- [Page images and extracted text]

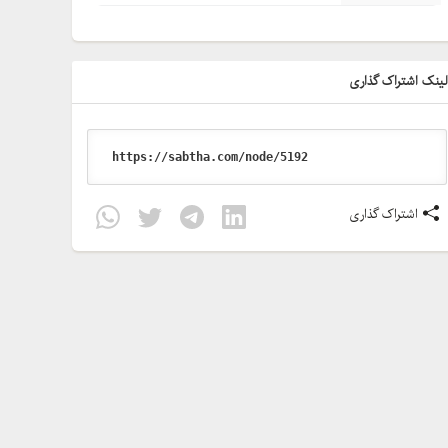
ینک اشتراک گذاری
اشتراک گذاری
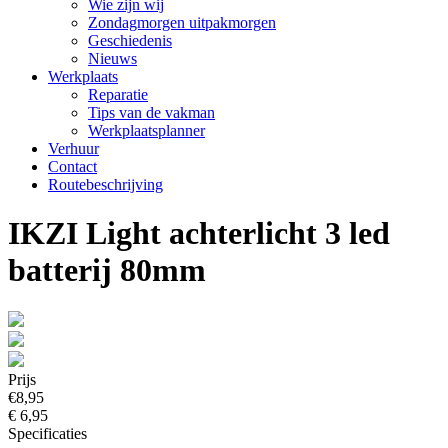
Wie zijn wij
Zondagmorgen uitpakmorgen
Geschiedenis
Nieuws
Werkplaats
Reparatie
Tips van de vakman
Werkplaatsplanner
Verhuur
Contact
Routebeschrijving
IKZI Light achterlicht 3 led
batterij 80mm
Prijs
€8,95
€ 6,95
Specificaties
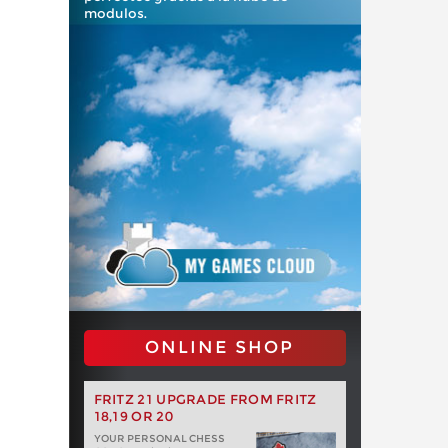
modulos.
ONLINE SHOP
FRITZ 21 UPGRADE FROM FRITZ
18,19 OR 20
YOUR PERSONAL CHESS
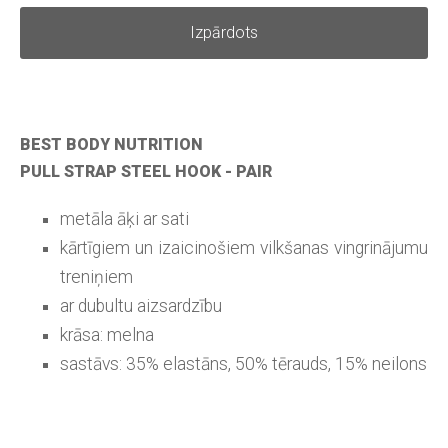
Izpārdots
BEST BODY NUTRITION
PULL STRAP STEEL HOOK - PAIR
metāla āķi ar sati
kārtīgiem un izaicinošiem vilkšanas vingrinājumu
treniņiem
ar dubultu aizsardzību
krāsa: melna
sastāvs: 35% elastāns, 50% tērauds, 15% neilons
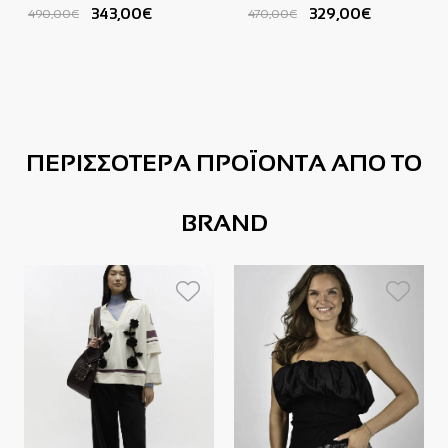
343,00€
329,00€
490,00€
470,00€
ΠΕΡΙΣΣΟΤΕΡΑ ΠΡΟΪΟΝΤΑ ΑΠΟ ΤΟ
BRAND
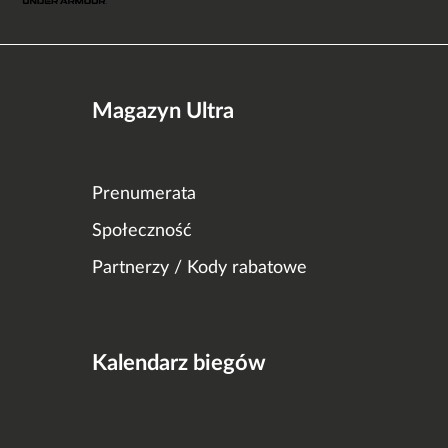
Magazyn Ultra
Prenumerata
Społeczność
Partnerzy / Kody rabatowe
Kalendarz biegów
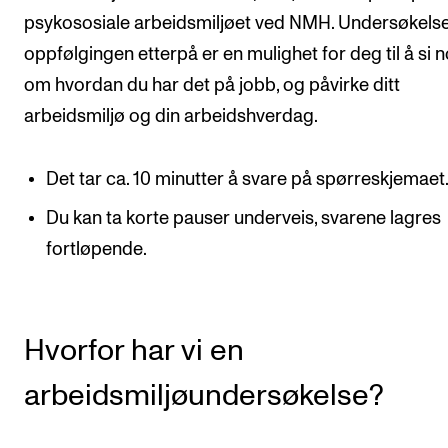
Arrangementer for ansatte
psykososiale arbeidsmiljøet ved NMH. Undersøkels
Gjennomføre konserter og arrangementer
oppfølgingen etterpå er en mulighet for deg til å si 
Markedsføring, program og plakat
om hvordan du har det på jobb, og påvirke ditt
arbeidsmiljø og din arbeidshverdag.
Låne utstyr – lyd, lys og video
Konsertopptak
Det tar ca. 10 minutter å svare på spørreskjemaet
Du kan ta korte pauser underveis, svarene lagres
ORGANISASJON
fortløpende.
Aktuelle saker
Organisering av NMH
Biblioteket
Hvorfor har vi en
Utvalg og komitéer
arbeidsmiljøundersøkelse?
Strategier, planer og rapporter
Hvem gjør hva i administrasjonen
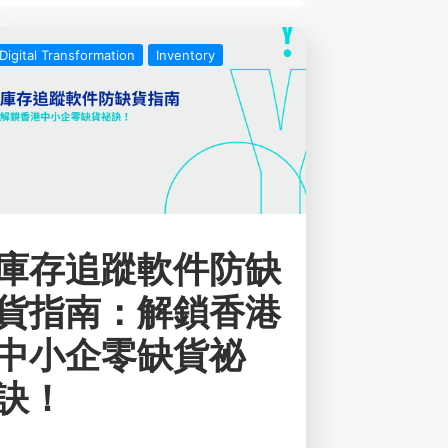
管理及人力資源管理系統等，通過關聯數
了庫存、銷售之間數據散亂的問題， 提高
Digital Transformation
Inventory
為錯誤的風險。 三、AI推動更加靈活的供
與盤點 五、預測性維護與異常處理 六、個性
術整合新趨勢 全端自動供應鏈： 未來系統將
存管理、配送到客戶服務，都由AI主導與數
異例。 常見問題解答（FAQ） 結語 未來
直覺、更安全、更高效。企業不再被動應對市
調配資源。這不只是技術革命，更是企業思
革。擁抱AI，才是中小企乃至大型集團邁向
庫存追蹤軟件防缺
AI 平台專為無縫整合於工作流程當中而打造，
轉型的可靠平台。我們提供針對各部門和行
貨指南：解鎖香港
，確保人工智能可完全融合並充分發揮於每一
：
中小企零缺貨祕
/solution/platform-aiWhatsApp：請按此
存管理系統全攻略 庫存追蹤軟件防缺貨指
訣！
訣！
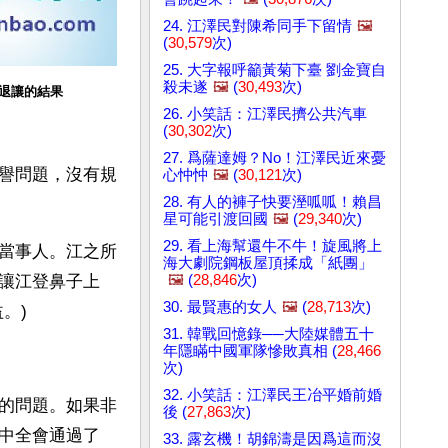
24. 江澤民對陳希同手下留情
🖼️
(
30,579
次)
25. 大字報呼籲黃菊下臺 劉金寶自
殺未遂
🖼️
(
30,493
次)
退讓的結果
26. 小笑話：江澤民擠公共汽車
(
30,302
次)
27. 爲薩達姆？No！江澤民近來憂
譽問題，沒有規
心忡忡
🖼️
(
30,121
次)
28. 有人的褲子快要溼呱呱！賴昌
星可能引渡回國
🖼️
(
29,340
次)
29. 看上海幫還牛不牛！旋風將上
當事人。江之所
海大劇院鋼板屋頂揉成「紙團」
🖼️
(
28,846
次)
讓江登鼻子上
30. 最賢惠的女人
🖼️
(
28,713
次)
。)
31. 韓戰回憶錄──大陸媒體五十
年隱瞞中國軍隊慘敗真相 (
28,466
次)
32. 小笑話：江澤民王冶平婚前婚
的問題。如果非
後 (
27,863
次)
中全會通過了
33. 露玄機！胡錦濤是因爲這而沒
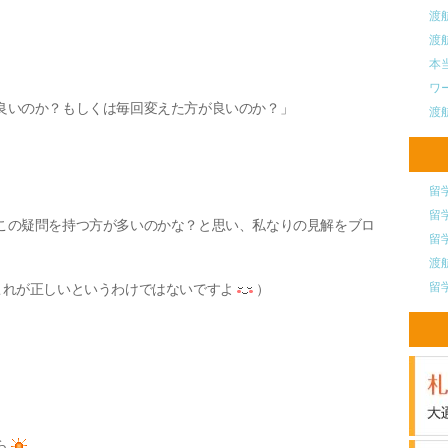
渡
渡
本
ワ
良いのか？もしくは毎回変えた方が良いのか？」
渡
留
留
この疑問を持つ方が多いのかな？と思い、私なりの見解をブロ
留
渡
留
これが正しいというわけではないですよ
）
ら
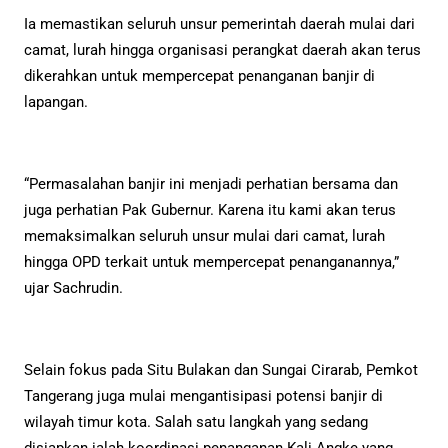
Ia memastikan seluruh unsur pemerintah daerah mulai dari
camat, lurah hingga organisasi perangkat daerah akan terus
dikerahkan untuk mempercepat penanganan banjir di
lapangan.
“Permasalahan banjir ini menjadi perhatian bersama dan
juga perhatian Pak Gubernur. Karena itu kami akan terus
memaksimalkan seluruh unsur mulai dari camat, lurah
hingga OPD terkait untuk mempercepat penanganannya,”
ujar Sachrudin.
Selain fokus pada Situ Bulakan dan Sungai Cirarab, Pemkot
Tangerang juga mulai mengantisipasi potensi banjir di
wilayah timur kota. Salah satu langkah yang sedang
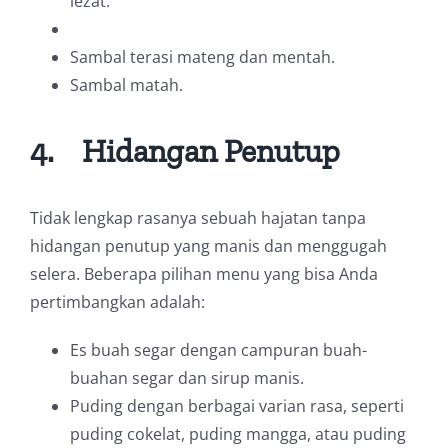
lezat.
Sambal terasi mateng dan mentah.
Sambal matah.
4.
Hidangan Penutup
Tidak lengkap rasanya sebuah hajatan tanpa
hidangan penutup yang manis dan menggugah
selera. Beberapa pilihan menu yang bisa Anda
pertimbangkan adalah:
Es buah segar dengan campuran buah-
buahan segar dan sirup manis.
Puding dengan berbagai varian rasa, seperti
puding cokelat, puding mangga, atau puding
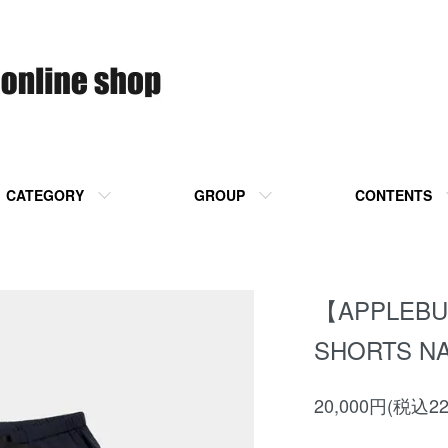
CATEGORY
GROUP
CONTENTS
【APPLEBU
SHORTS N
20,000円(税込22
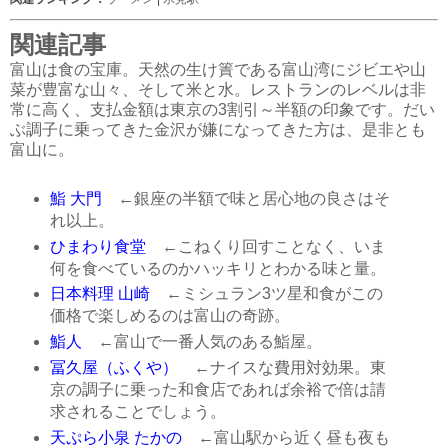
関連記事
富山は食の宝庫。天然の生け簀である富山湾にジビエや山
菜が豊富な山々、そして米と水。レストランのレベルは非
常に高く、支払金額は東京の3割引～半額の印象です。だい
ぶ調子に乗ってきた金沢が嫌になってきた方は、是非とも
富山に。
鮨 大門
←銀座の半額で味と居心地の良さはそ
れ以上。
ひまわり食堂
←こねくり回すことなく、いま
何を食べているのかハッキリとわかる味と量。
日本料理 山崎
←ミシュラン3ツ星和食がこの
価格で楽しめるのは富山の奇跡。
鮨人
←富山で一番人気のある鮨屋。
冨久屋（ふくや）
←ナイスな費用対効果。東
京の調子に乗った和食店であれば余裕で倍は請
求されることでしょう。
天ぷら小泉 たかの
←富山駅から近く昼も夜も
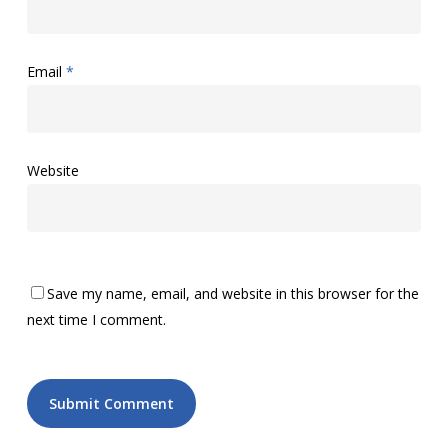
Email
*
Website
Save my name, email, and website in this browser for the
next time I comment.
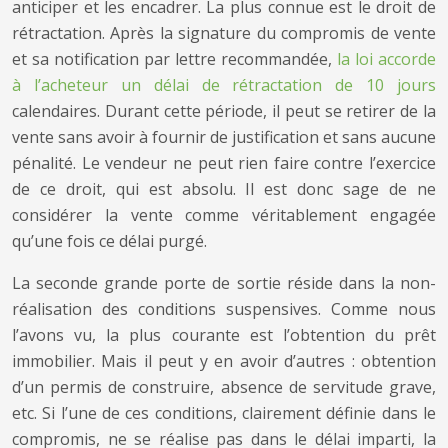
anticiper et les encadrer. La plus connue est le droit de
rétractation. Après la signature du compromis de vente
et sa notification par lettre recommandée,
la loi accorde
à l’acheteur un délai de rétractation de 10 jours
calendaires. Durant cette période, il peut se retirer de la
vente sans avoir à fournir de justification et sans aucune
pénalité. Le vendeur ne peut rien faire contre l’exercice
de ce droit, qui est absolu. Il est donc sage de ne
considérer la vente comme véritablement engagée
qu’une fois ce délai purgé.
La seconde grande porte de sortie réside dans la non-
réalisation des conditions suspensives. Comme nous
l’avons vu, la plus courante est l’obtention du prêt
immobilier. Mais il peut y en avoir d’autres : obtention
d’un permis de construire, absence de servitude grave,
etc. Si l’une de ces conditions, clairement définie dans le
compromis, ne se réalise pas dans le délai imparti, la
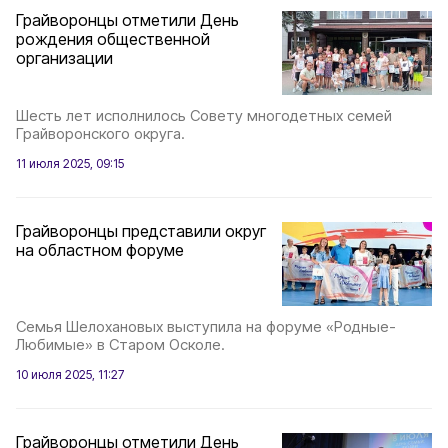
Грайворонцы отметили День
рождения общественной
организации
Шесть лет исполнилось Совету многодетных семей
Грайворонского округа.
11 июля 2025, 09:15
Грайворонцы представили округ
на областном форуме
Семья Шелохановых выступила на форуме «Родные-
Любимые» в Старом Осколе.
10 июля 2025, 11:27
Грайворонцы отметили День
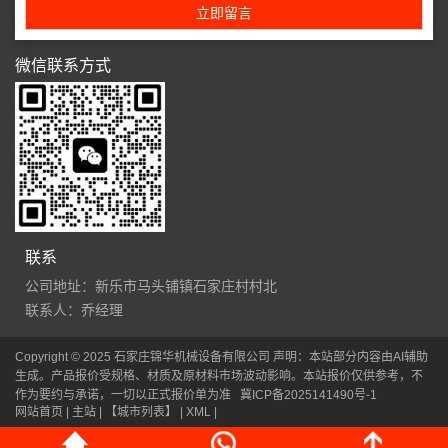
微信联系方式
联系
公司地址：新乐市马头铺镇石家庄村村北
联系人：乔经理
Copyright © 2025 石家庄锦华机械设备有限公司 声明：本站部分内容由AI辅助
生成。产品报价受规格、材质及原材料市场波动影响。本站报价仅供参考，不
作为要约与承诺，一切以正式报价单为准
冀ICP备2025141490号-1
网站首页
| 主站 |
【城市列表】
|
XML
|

- [Exercise goal] Could you print all the entries exactly as they stand, with the pictures left out?

- [Solution for this problem]
ینک اشتراک گذاری
اشتراک گذاری
Wie zijn wij
Zondagmorgen uitpakmorgen
Geschiedenis
Nieuws
Werkplaats
Reparatie
Tips van de vakman
Werkplaatsplanner
Verhuur
Contact
Routebeschrijving
IKZI Light achterlicht 3 led
batterij 80mm
Prijs
€8,95
€ 6,95
Specificaties
modulos.
ONLINE SHOP
FRITZ 21 UPGRADE FROM FRITZ
18,19 OR 20
YOUR PERSONAL CHESS
Izpārdots
BEST BODY NUTRITION
PULL STRAP STEEL HOOK - PAIR
metāla āķi ar sati
kārtīgiem un izaicinošiem vilkšanas vingrinājumu
treniņiem
ar dubultu aizsardzību
krāsa: melna
sastāvs: 35% elastāns, 50% tērauds, 15% neilons
343,00€
329,00€
490,00€
470,00€
ΠΕΡΙΣΣΟΤΕΡΑ ΠΡΟΪΟΝΤΑ ΑΠΟ ΤΟ
BRAND
Magazyn Ultra
Prenumerata
Społeczność
Partnerzy / Kody rabatowe
Kalendarz biegów
Arrangementer for ansatte
psykososiale arbeidsmiljøet ved NMH. Undersøkels
Gjennomføre konserter og arrangementer
oppfølgingen etterpå er en mulighet for deg til å si 
Markedsføring, program og plakat
om hvordan du har det på jobb, og påvirke ditt
arbeidsmiljø og din arbeidshverdag.
Låne utstyr – lyd, lys og video
Konsertopptak
Det tar ca. 10 minutter å svare på spørreskjemaet
Du kan ta korte pauser underveis, svarene lagres
ORGANISASJON
fortløpende.
Aktuelle saker
Organisering av NMH
Biblioteket
Hvorfor har vi en
Utvalg og komitéer
arbeidsmiljøundersøkelse?
Strategier, planer og rapporter
Hvem gjør hva i administrasjonen
管理及人力資源管理系統等，通過關聯數
了庫存、銷售之間數據散亂的問題， 提高
Digital Transformation
Inventory
為錯誤的風險。 三、AI推動更加靈活的供
與盤點 五、預測性維護與異常處理 六、個性
術整合新趨勢 全端自動供應鏈： 未來系統將
存管理、配送到客戶服務，都由AI主導與數
異例。 常見問題解答（FAQ） 結語 未來
直覺、更安全、更高效。企業不再被動應對市
調配資源。這不只是技術革命，更是企業思
革。擁抱AI，才是中小企乃至大型集團邁向
庫存追蹤軟件防缺
AI 平台專為無縫整合於工作流程當中而打造，
轉型的可靠平台。我們提供針對各部門和行
貨指南：解鎖香港
，確保人工智能可完全融合並充分發揮於每一
：
中小企零缺貨祕
/solution/platform-aiWhatsApp：請按此
存管理系統全攻略 庫存追蹤軟件防缺貨指
訣！
訣！
24. 江澤民對陳希同手下留情
🖼️
(
30,579
次)
25. 大字報呼籲黃菊下臺 劉金寶自
殺未遂
🖼️
(
30,493
次)
退讓的結果
26. 小笑話：江澤民擠公共汽車
(
30,302
次)
27. 爲薩達姆？No！江澤民近來憂
譽問題，沒有規
心忡忡
🖼️
(
30,121
次)
28. 有人的褲子快要溼呱呱！賴昌
星可能引渡回國
🖼️
(
29,340
次)
29. 看上海幫還牛不牛！旋風將上
當事人。江之所
海大劇院鋼板屋頂揉成「紙團」
🖼️
(
28,846
次)
讓江登鼻子上
30. 最賢惠的女人
🖼️
(
28,713
次)
。)
31. 韓戰回憶錄──大陸媒體五十
年隱瞞中國軍隊慘敗真相 (
28,466
次)
32. 小笑話：江澤民王冶平婚前婚
的問題。如果非
後 (
27,863
次)
中全會通過了
33. 露玄機！胡錦濤是因爲這而沒
渡
渡
本
ワ
良いのか？もしくは毎回変えた方が良いのか？」
渡
留
留
この疑問を持つ方が多いのかな？と思い、私なりの見解をブロ
留
渡
留
これが正しいというわけではないですよ
）
ら
Ia memastikan seluruh unsur pemerintah daerah mulai dari
camat, lurah hingga organisasi perangkat daerah akan terus
dikerahkan untuk mempercepat penanganan banjir di
lapangan.
“Permasalahan banjir ini menjadi perhatian bersama dan
juga perhatian Pak Gubernur. Karena itu kami akan terus
memaksimalkan seluruh unsur mulai dari camat, lurah
hingga OPD terkait untuk mempercepat penanganannya,”
ujar Sachrudin.
Selain fokus pada Situ Bulakan dan Sungai Cirarab, Pemkot
Tangerang juga mulai mengantisipasi potensi banjir di
wilayah timur kota. Salah satu langkah yang sedang
lezat.
Sambal terasi mateng dan mentah.
Sambal matah.
4.
Hidangan Penutup
Tidak lengkap rasanya sebuah hajatan tanpa
hidangan penutup yang manis dan menggugah
selera. Beberapa pilihan menu yang bisa Anda
pertimbangkan adalah:
Es buah segar dengan campuran buah-
buahan segar dan sirup manis.
Puding dengan berbagai varian rasa, seperti
puding cokelat, puding mangga, atau puding
CATEGORY
GROUP
CONTENTS
【APPLEBU
SHORTS N
20,000円(税込22
関連記事
富山は食の宝庫。天然の生け簀である富山湾にジビエや山
菜が豊富な山々、そして米と水。レストランのレベルは非
常に高く、支払金額は東京の3割引～半額の印象です。だい
ぶ調子に乗ってきた金沢が嫌になってきた方は、是非とも
富山に。
鮨 大門
←銀座の半額で味と居心地の良さはそ
れ以上。
ひまわり食堂
←こねくり回すことなく、いま
何を食べているのかハッキリとわかる味と量。
日本料理 山崎
←ミシュラン3ツ星和食がこの
価格で楽しめるのは富山の奇跡。
鮨人
←富山で一番人気のある鮨屋。
冨久屋（ふくや）
←ナイスな費用対効果。東
京の調子に乗った和食店であれば余裕で倍は請
求されることでしょう。
天ぷら小泉 たかの
←富山駅から近く昼も夜も
Email
*
Website
Save my name, email, and website in this browser for the
next time I comment.
anticiper et les encadrer. La plus connue est le droit de
rétractation. Après la signature du compromis de vente
et sa notification par lettre recommandée,
la loi accorde
à l’acheteur un délai de rétractation de 10 jours
calendaires. Durant cette période, il peut se retirer de la
vente sans avoir à fournir de justification et sans aucune
pénalité. Le vendeur ne peut rien faire contre l’exercice
de ce droit, qui est absolu. Il est donc sage de ne
considérer la vente comme véritablement engagée
qu’une fois ce délai purgé.
La seconde grande porte de sortie réside dans la non-
réalisation des conditions suspensives. Comme nous
l’avons vu, la plus courante est l’obtention du prêt
immobilier. Mais il peut y en avoir d’autres : obtention
d’un permis de construire, absence de servitude grave,
etc. Si l’une de ces conditions, clairement définie dans le
compromis, ne se réalise pas dans le délai imparti, la
Грайворонцы отметили День
рождения общественной
организации
Шесть лет исполнилось Совету многодетных семей
Грайворонского округа.
11 июля 2025, 09:15
Грайворонцы представили округ
на областном форуме
Семья Шелохановых выступила на форуме «Родные-
Любимые» в Старом Осколе.
10 июля 2025, 11:27
Грайворонцы отметили День
微信联系方式
联系
公司地址：新乐市马头铺镇石家庄村村北
联系人：乔经理
Copyright © 2025 石家庄锦华机械设备有限公司 声明：本站部分内容由AI辅助
生成。产品报价受规格、材质及原材料市场波动影响。本站报价仅供参考，不
作为要约与承诺，一切以正式报价单为准
冀ICP备2025141490号-1
网站首页
| 主站 |
【城市列表】
|
XML
|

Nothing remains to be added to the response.